A resident of the area, Christine Demers is also on the lake as a biologist. Over the past three years, she has participated in the pilot study and the installation of jute fabric to wipe out the proliferation of milfoil on the cob. In this framework, she has worked on the lake thirty days since 2015 and it will ensure that the flights of seaplanes have never hampered his professional activities.
Most of the witnesses acknowledged that they had signed the opt-out form of collective redress at the invitation of Mrs. Mongrain. In cross-examination, ms. Marie-Anaïs Sauvé, counsel to the Coalition against noise, is interested in the fact that some people had removed the use of more than one recovery. The plaintiff disputes the fact that a thousand of citizens have stepped down from their positions.

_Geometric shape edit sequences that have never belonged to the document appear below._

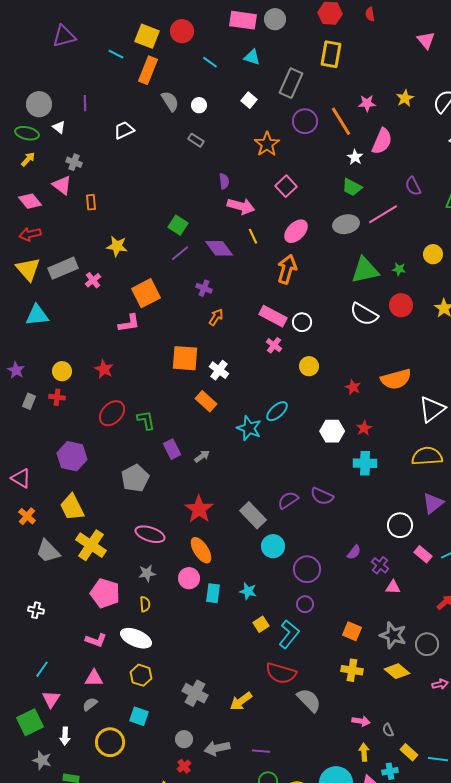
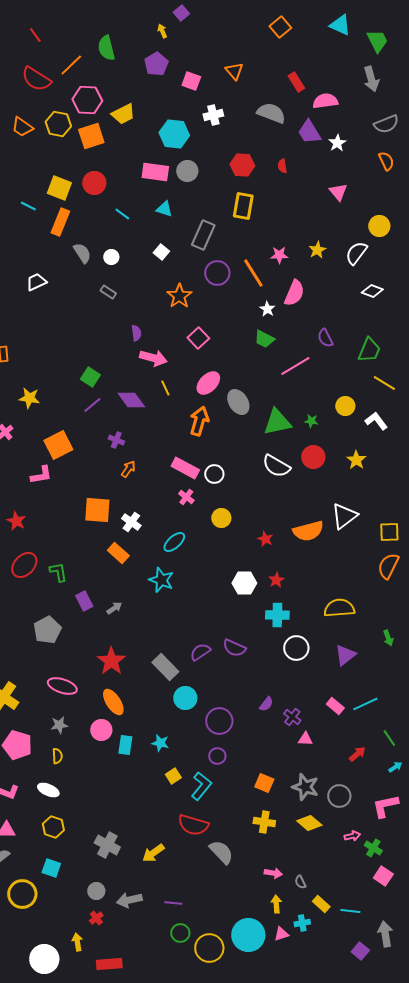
gray ellipse: (346, 224) -> (238, 402), moved, turned 70
white triangle: (432, 409) -> (344, 516), moved
cyan ellipse: (277, 411) -> (174, 542), moved
white circle: (400, 525) -> (296, 648), moved
white ellipse: (136, 638) -> (48, 790), size x0.7

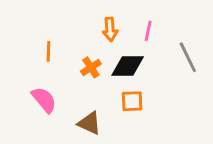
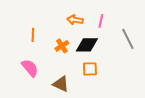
orange arrow: (110, 29) -> (75, 20), turned 105

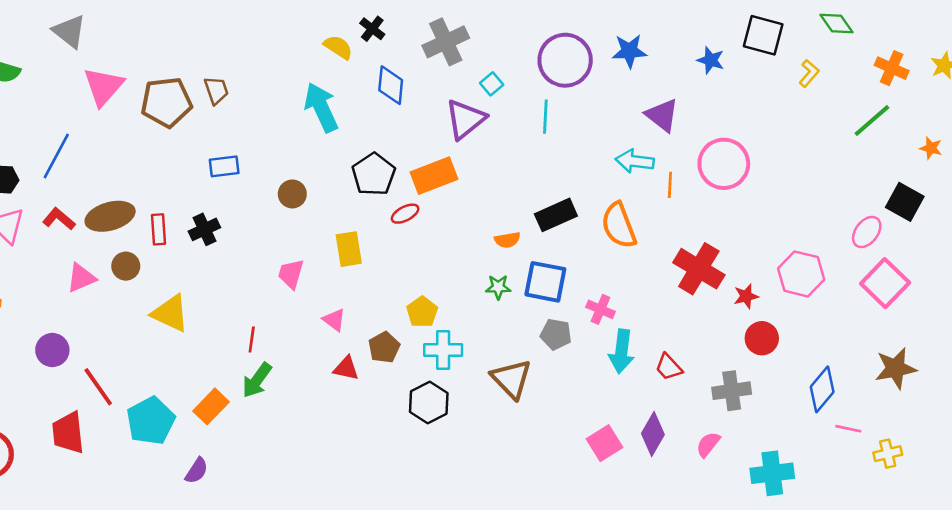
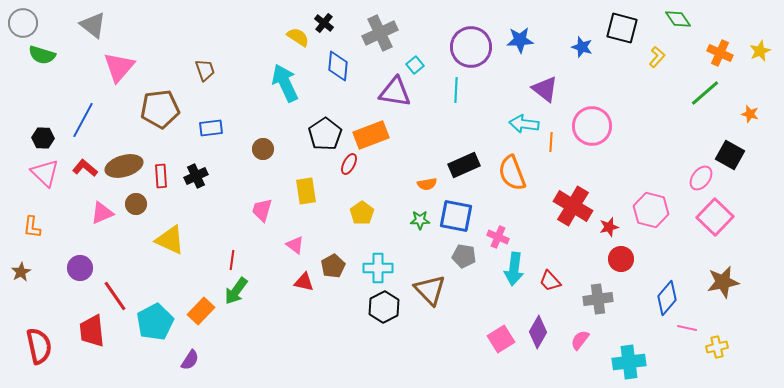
brown pentagon: (166, 102) -> (160, 109), moved
purple triangle: (465, 119) -> (395, 92), turned 48
red ellipse: (405, 214) -> (349, 164), turned -35
yellow pentagon: (422, 312) -> (362, 213), moved
black hexagon: (429, 402) -> (384, 307), moved

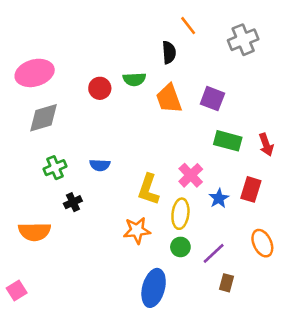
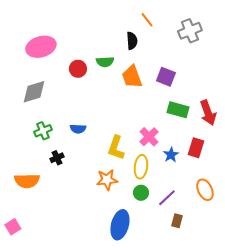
pink ellipse: (35, 73) -> (41, 47), moved
red arrow: (266, 145) -> (208, 113), size x1.4

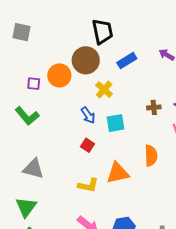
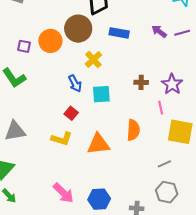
blue rectangle: (127, 61) -> (119, 33), turned 36
gray triangle: (33, 169) -> (15, 131), turned -30
yellow L-shape: (88, 185) -> (62, 139), moved

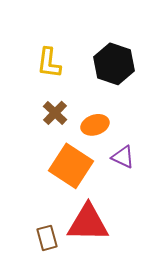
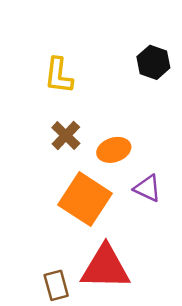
black hexagon: (114, 64) -> (153, 62), moved, size x0.7

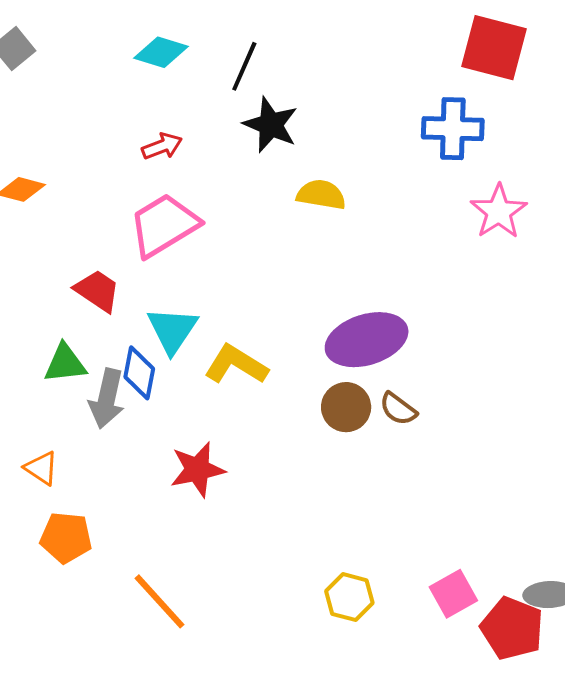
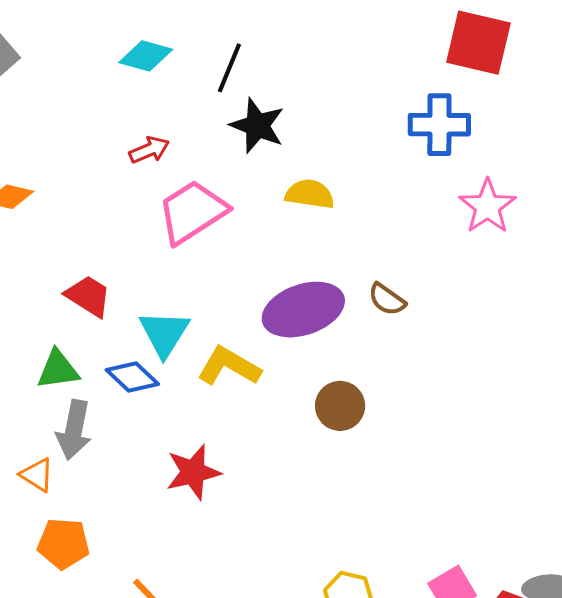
pink trapezoid: (164, 225) -> (192, 212), moved
purple ellipse: (367, 340) -> (303, 310), moved
blue diamond: (139, 373) -> (132, 377), turned -56
gray arrow: (107, 399) -> (74, 430), moved
brown semicircle: (398, 409) -> (387, 299), moved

According to her, several irregularities are that this number is exaggerated.
Another special feature of the witnesses focused generally on the compensation claimed by the Coalition against noise, in the amount of $ 5,000 per member per year since 2008. Only one witness has touched on the fact that the approach also aims to reduce the number of tourist flights.
“The appeal, that is for those who are disturbed by the seaplanes”, considers Louis Gilbert. “To me, it doesn’t bother me. I, therefore, have no business to have money if it doesn’t bother me!”
The same reserve on the side of Éric Dupont, a former employee of Bel-Air Laurentien aviation which quickly set out to find a way to help the company when it was learned that the appeal had been allowed by the judge, Étienne Parent, in 2012.
“I was against it”, let-t-he fall. “The flights of seaplanes does not bother me any more than a motorcycle that passes on my street, or the neighbor who mows his lawn. I find it deplorable to have been included from the outset in this action without that person does not consult me.”